Top of RECORD SET

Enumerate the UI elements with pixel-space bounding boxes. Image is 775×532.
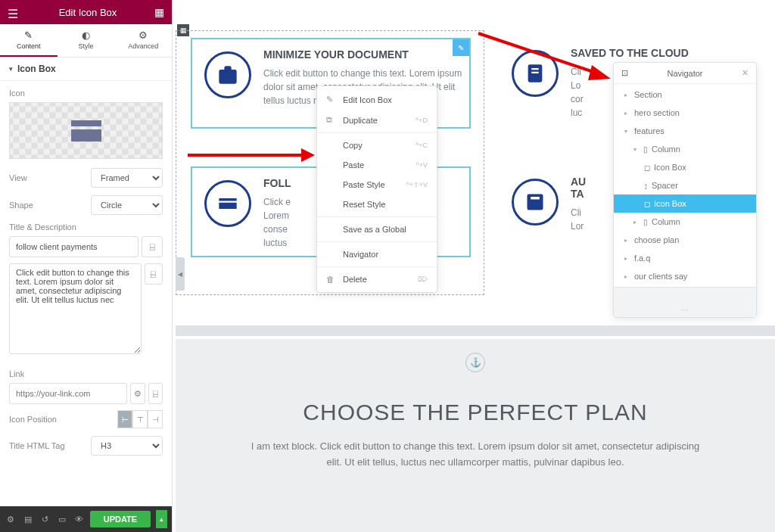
spacer-icon: ↨ xyxy=(644,182,648,190)
sidebar-footer: ⚙ ▤ ↺ ▭ 👁 UPDATE ▴ xyxy=(0,506,172,532)
sidebar-body: Icon ViewFramed ShapeCircle Title & Desc… xyxy=(0,81,172,506)
widgets-icon[interactable] xyxy=(154,5,164,19)
nav-item-clients[interactable]: ▸our clients say xyxy=(614,267,756,285)
update-dropdown[interactable]: ▴ xyxy=(156,510,167,528)
column-icon: ▯ xyxy=(643,145,648,154)
pencil-icon: ✎ xyxy=(326,95,338,104)
icon-circle xyxy=(204,51,251,98)
widget-icon: ◻ xyxy=(644,163,650,172)
ctx-save-global[interactable]: Save as a Global xyxy=(317,219,437,239)
icon-circle xyxy=(512,50,559,97)
dynamic-link-button[interactable]: ⌸ xyxy=(148,383,163,404)
navigator-button[interactable]: ▤ xyxy=(22,512,35,527)
nav-item-iconbox[interactable]: ◻Icon Box xyxy=(614,158,756,176)
label-titledesc: Title & Description xyxy=(9,222,163,232)
collapse-sidebar-button[interactable]: ◀ xyxy=(176,257,185,291)
duplicate-icon: ⧉ xyxy=(326,115,338,125)
ctx-edit[interactable]: ✎Edit Icon Box xyxy=(317,89,437,110)
update-button[interactable]: UPDATE xyxy=(90,511,151,527)
ctx-paste[interactable]: Paste^+V xyxy=(317,155,437,175)
label-view: View xyxy=(9,173,27,182)
widget-icon: ◻ xyxy=(644,200,650,208)
label-titletag: Title HTML Tag xyxy=(9,441,65,450)
card-desc: CliLor xyxy=(571,206,586,233)
nav-item-choose[interactable]: ▸choose plan xyxy=(614,231,756,249)
nav-item-column2[interactable]: ▸▯Column xyxy=(614,213,756,231)
nav-item-iconbox-selected[interactable]: ◻Icon Box xyxy=(614,194,756,213)
ctx-navigator[interactable]: Navigator xyxy=(317,244,437,264)
gear-icon: ⚙ xyxy=(139,30,148,41)
context-menu: ✎Edit Icon Box ⧉Duplicate^+D Copy^+C Pas… xyxy=(316,86,437,293)
icon-preview[interactable] xyxy=(9,102,163,159)
ctx-delete[interactable]: 🗑Delete⌦ xyxy=(317,269,437,289)
label-icon: Icon xyxy=(9,89,163,98)
credit-card-icon xyxy=(217,193,238,214)
iconpos-right[interactable]: ⊣ xyxy=(148,410,163,428)
dock-icon[interactable]: ⊡ xyxy=(621,68,628,78)
responsive-button[interactable]: ▭ xyxy=(56,512,69,527)
style-icon: ◐ xyxy=(82,30,90,41)
link-settings-button[interactable]: ⚙ xyxy=(130,383,145,404)
nav-item-hero[interactable]: ▸hero section xyxy=(614,104,756,122)
ctx-duplicate[interactable]: ⧉Duplicate^+D xyxy=(317,110,437,130)
card-title: SAVED TO THE CLOUD xyxy=(571,47,689,59)
trash-icon: 🗑 xyxy=(326,275,338,284)
book-icon xyxy=(524,63,546,84)
settings-button[interactable]: ⚙ xyxy=(5,512,17,527)
edit-widget-button[interactable]: ✎ xyxy=(453,39,469,56)
section-divider xyxy=(176,325,775,336)
card-title: MINIMIZE YOUR DOCUMENT xyxy=(263,48,465,61)
select-shape[interactable]: Circle xyxy=(91,195,163,215)
dynamic-title-button[interactable]: ⌸ xyxy=(142,236,163,257)
icon-circle xyxy=(204,180,251,227)
navigator-footer[interactable]: ⋯ xyxy=(614,287,756,317)
section-desc: I am text block. Click edit button to ch… xyxy=(248,439,702,471)
nav-item-faq[interactable]: ▸f.a.q xyxy=(614,249,756,267)
ctx-copy[interactable]: Copy^+C xyxy=(317,135,437,155)
navigator-panel: ⊡ Navigator ✕ ▸Section ▸hero section ▾fe… xyxy=(613,62,757,318)
ctx-separator xyxy=(317,241,437,242)
nav-item-section[interactable]: ▸Section xyxy=(614,86,756,104)
tab-style[interactable]: ◐Style xyxy=(58,24,115,57)
icon-position-group: ⊢ ⊤ ⊣ xyxy=(117,410,163,428)
iconpos-top[interactable]: ⊤ xyxy=(132,410,148,428)
label-iconpos: Icon Position xyxy=(9,415,57,424)
label-shape: Shape xyxy=(9,201,33,210)
tab-advanced[interactable]: ⚙Advanced xyxy=(114,24,172,57)
ctx-separator xyxy=(317,216,437,217)
section-title: CHOOSE THE PERFECT PLAN xyxy=(176,400,775,425)
editor-sidebar: Edit Icon Box ✎Content ◐Style ⚙Advanced … xyxy=(0,0,173,532)
section-toggle-iconbox[interactable]: Icon Box xyxy=(0,58,172,81)
calculator-icon xyxy=(524,191,546,213)
column-icon: ▯ xyxy=(643,218,648,226)
input-title[interactable] xyxy=(9,236,139,257)
iconpos-left[interactable]: ⊢ xyxy=(117,410,132,428)
preview-button[interactable]: 👁 xyxy=(73,512,86,527)
card-title: AUTA xyxy=(571,176,586,200)
dynamic-desc-button[interactable]: ⌸ xyxy=(145,263,163,285)
navigator-header[interactable]: ⊡ Navigator ✕ xyxy=(614,63,756,84)
credit-card-icon xyxy=(68,113,104,149)
sidebar-header: Edit Icon Box xyxy=(0,0,172,24)
input-link[interactable] xyxy=(9,383,127,404)
select-titletag[interactable]: H3 xyxy=(91,436,163,456)
choose-plan-section: ⚓ CHOOSE THE PERFECT PLAN I am text bloc… xyxy=(176,339,775,532)
history-button[interactable]: ↺ xyxy=(39,512,51,527)
ctx-paste-style[interactable]: Paste Style^+⇧+V xyxy=(317,175,437,194)
menu-icon[interactable] xyxy=(8,7,21,17)
sidebar-title: Edit Icon Box xyxy=(21,7,154,18)
ctx-separator xyxy=(317,266,437,267)
ctx-separator xyxy=(317,132,437,133)
textarea-description[interactable]: Click edit button to change this text. L… xyxy=(9,263,142,354)
ctx-reset-style[interactable]: Reset Style xyxy=(317,194,437,214)
editor-tabs: ✎Content ◐Style ⚙Advanced xyxy=(0,24,172,58)
nav-item-spacer[interactable]: ↨Spacer xyxy=(614,176,756,194)
nav-item-features[interactable]: ▾features xyxy=(614,122,756,140)
tab-content[interactable]: ✎Content xyxy=(0,24,58,57)
anchor-icon: ⚓ xyxy=(465,353,485,372)
select-view[interactable]: Framed xyxy=(91,168,163,188)
navigator-tree: ▸Section ▸hero section ▾features ▾▯Colum… xyxy=(614,84,756,287)
close-icon[interactable]: ✕ xyxy=(742,68,749,78)
label-link: Link xyxy=(9,369,163,378)
nav-item-column[interactable]: ▾▯Column xyxy=(614,140,756,158)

Bottom of RECORD SET

**TASK ITEM**
Output every line of the records above unchanged, and keep the pictures out.

**RESULT**
Enumerate the UI elements with pixel-space bounding boxes. Image is 775×532.
spacer-icon: ↨ xyxy=(644,182,648,190)
sidebar-footer: ⚙ ▤ ↺ ▭ 👁 UPDATE ▴ xyxy=(0,506,172,532)
sidebar-body: Icon ViewFramed ShapeCircle Title & Desc… xyxy=(0,81,172,506)
widgets-icon[interactable] xyxy=(154,5,164,19)
nav-item-clients[interactable]: ▸our clients say xyxy=(614,267,756,285)
update-dropdown[interactable]: ▴ xyxy=(156,510,167,528)
column-icon: ▯ xyxy=(643,145,648,154)
pencil-icon: ✎ xyxy=(326,95,338,104)
icon-circle xyxy=(204,51,251,98)
widget-icon: ◻ xyxy=(644,163,650,172)
ctx-save-global[interactable]: Save as a Global xyxy=(317,219,437,239)
icon-circle xyxy=(512,50,559,97)
dynamic-link-button[interactable]: ⌸ xyxy=(148,383,163,404)
navigator-button[interactable]: ▤ xyxy=(22,512,35,527)
nav-item-iconbox[interactable]: ◻Icon Box xyxy=(614,158,756,176)
label-titledesc: Title & Description xyxy=(9,222,163,232)
collapse-sidebar-button[interactable]: ◀ xyxy=(176,257,185,291)
duplicate-icon: ⧉ xyxy=(326,115,338,125)
ctx-edit[interactable]: ✎Edit Icon Box xyxy=(317,89,437,110)
update-button[interactable]: UPDATE xyxy=(90,511,151,527)
ctx-paste[interactable]: Paste^+V xyxy=(317,155,437,175)
label-view: View xyxy=(9,173,27,182)
widget-icon: ◻ xyxy=(644,200,650,208)
label-titletag: Title HTML Tag xyxy=(9,441,65,450)
card-desc: CliLor xyxy=(571,206,586,233)
nav-item-choose[interactable]: ▸choose plan xyxy=(614,231,756,249)
nav-item-column2[interactable]: ▸▯Column xyxy=(614,213,756,231)
nav-item-iconbox-selected[interactable]: ◻Icon Box xyxy=(614,194,756,213)
ctx-navigator[interactable]: Navigator xyxy=(317,244,437,264)
gear-icon: ⚙ xyxy=(139,30,148,41)
context-menu: ✎Edit Icon Box ⧉Duplicate^+D Copy^+C Pas… xyxy=(316,86,437,293)
icon-preview[interactable] xyxy=(9,102,163,159)
ctx-delete[interactable]: 🗑Delete⌦ xyxy=(317,269,437,289)
label-icon: Icon xyxy=(9,89,163,98)
credit-card-icon xyxy=(217,193,238,214)
iconpos-right[interactable]: ⊣ xyxy=(148,410,163,428)
dock-icon[interactable]: ⊡ xyxy=(621,68,628,78)
responsive-button[interactable]: ▭ xyxy=(56,512,69,527)
style-icon: ◐ xyxy=(82,30,90,41)
link-settings-button[interactable]: ⚙ xyxy=(130,383,145,404)
nav-item-hero[interactable]: ▸hero section xyxy=(614,104,756,122)
ctx-duplicate[interactable]: ⧉Duplicate^+D xyxy=(317,110,437,130)
card-title: SAVED TO THE CLOUD xyxy=(571,47,689,59)
trash-icon: 🗑 xyxy=(326,275,338,284)
book-icon xyxy=(524,63,546,84)
settings-button[interactable]: ⚙ xyxy=(5,512,17,527)
edit-widget-button[interactable]: ✎ xyxy=(453,39,469,56)
section-divider xyxy=(176,325,775,336)
card-title: MINIMIZE YOUR DOCUMENT xyxy=(263,48,465,61)
select-shape[interactable]: Circle xyxy=(91,195,163,215)
dynamic-title-button[interactable]: ⌸ xyxy=(142,236,163,257)
icon-circle xyxy=(204,180,251,227)
navigator-footer[interactable]: ⋯ xyxy=(614,287,756,317)
section-desc: I am text block. Click edit button to ch… xyxy=(248,439,702,471)
nav-item-faq[interactable]: ▸f.a.q xyxy=(614,249,756,267)
ctx-copy[interactable]: Copy^+C xyxy=(317,135,437,155)
navigator-panel: ⊡ Navigator ✕ ▸Section ▸hero section ▾fe… xyxy=(613,62,757,318)
ctx-separator xyxy=(317,241,437,242)
nav-item-section[interactable]: ▸Section xyxy=(614,86,756,104)
tab-style[interactable]: ◐Style xyxy=(58,24,115,57)
icon-position-group: ⊢ ⊤ ⊣ xyxy=(117,410,163,428)
iconpos-top[interactable]: ⊤ xyxy=(132,410,148,428)
label-iconpos: Icon Position xyxy=(9,415,57,424)
label-shape: Shape xyxy=(9,201,33,210)
tab-advanced[interactable]: ⚙Advanced xyxy=(114,24,172,57)
ctx-separator xyxy=(317,216,437,217)
section-title: CHOOSE THE PERFECT PLAN xyxy=(176,400,775,425)
editor-sidebar: Edit Icon Box ✎Content ◐Style ⚙Advanced … xyxy=(0,0,173,532)
section-toggle-iconbox[interactable]: Icon Box xyxy=(0,58,172,81)
calculator-icon xyxy=(524,191,546,213)
column-icon: ▯ xyxy=(643,218,648,226)
input-title[interactable] xyxy=(9,236,139,257)
iconpos-left[interactable]: ⊢ xyxy=(117,410,132,428)
preview-button[interactable]: 👁 xyxy=(73,512,86,527)
card-title: AUTA xyxy=(571,176,586,200)
dynamic-desc-button[interactable]: ⌸ xyxy=(145,263,163,285)
navigator-header[interactable]: ⊡ Navigator ✕ xyxy=(614,63,756,84)
credit-card-icon xyxy=(68,113,104,149)
sidebar-header: Edit Icon Box xyxy=(0,0,172,24)
input-link[interactable] xyxy=(9,383,127,404)
select-titletag[interactable]: H3 xyxy=(91,436,163,456)
choose-plan-section: ⚓ CHOOSE THE PERFECT PLAN I am text bloc… xyxy=(176,339,775,532)
history-button[interactable]: ↺ xyxy=(39,512,51,527)
ctx-paste-style[interactable]: Paste Style^+⇧+V xyxy=(317,175,437,194)
menu-icon[interactable] xyxy=(8,7,21,17)
sidebar-title: Edit Icon Box xyxy=(21,7,154,18)
ctx-separator xyxy=(317,266,437,267)
ctx-separator xyxy=(317,132,437,133)
textarea-description[interactable]: Click edit button to change this text. L… xyxy=(9,263,142,354)
ctx-reset-style[interactable]: Reset Style xyxy=(317,194,437,214)
editor-tabs: ✎Content ◐Style ⚙Advanced xyxy=(0,24,172,58)
nav-item-spacer[interactable]: ↨Spacer xyxy=(614,176,756,194)
nav-item-features[interactable]: ▾features xyxy=(614,122,756,140)
tab-content[interactable]: ✎Content xyxy=(0,24,58,57)
anchor-icon: ⚓ xyxy=(465,353,485,372)
select-view[interactable]: Framed xyxy=(91,168,163,188)
navigator-tree: ▸Section ▸hero section ▾features ▾▯Colum… xyxy=(614,84,756,287)
close-icon[interactable]: ✕ xyxy=(742,68,749,78)
label-link: Link xyxy=(9,369,163,378)
nav-item-column[interactable]: ▾▯Column xyxy=(614,140,756,158)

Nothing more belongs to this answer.